Furthermore, if Home Depot is trying to distance itself from Mr. Nardelli, Mr. Blake is a strange choice, some Wall Street analysts said. Like Mr. Nardelli, Mr. Blake has little retail experience. He spent much of his career at G.E. and helped develop the Home Depot supply business.

“There will be some pushback to his appointment,” said Stephen C. Chick, an analyst with J. P. Morgan Securities.

Analysts said the performance of Home Depot’s retail business, which has lagged behind that of its main rival, Lowe’s, for several years, lay at the heart of Mr. Nardelli’s troubles.

Mr. Nardelli’s original strategy of sharply cutting costs — by reducing employees’ hours and hiring more part-timers — alienated loyal customers, who relied on experienced store staff for advice.

“Home Depot was managing the company for Wall Street’s earnings expectations and that came at the expense of the investment needed in their retail business,” Mr.
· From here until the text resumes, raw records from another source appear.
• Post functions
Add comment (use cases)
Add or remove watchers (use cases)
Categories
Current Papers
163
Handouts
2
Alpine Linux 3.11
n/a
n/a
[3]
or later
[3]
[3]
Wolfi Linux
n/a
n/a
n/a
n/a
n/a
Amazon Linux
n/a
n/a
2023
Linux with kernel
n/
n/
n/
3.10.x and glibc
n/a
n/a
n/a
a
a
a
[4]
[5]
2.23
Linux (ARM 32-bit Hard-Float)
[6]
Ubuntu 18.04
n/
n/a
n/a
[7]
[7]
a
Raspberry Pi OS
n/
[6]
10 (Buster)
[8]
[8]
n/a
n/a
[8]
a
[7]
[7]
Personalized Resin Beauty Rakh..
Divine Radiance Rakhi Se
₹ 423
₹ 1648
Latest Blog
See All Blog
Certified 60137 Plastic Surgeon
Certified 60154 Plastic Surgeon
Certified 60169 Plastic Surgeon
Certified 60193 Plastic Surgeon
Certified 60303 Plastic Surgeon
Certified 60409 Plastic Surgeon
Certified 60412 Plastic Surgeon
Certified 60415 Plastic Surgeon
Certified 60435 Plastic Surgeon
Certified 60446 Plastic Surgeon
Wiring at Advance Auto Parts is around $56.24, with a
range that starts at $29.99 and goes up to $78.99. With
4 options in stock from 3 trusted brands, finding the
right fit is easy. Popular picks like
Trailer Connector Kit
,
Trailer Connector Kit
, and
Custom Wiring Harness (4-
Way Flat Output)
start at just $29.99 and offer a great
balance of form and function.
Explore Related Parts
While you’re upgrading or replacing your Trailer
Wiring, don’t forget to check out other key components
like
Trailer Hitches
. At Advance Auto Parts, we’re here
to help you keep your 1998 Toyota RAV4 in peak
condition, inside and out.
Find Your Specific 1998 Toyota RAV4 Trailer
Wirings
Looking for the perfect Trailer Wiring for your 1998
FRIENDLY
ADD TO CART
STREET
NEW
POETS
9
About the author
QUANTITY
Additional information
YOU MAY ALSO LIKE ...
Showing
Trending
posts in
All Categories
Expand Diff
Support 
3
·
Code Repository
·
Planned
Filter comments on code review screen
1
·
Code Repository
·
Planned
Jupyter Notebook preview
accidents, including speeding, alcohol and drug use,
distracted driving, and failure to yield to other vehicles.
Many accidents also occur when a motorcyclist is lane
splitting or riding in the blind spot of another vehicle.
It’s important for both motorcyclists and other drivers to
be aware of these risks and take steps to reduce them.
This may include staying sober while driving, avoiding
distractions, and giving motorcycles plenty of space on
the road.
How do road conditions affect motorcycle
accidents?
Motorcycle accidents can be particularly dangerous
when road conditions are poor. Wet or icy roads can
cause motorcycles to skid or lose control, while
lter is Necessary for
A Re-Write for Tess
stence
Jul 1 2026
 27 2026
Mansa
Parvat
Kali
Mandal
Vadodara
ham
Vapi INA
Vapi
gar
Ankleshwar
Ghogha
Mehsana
Chick said.

Mr. Nardelli “has to take the blame for that,” Mr. Chick said.

Far from cooling down shareholders angry over Mr. Nardelli’s pay and other corporate governance issues, Mr. Nardelli’s departure seems to have instead inflamed them.

“It’s not enough to shuffle the deck chairs; they haven’t changed their strategy and there isn’t any fresh blood on the board,” said Ralph Whitworth, who heads Relational Investors, which owns about $1 billion of Home Depot’s stock, or about a 1.2 percent stake.

About three weeks ago, Mr. Whitworth notified Mr. Nardelli in a letter that he was intending to call on shareholders to create a committee to study Home Depot’s direction and performance and planned to submit at least two candidates for the board.

Yesterday, Mr. Whitworth said those plans had not changed.

“There’s clearly some big, big corporate governance issues here and I don’t expect that to change without fresh blood on the board,” he said.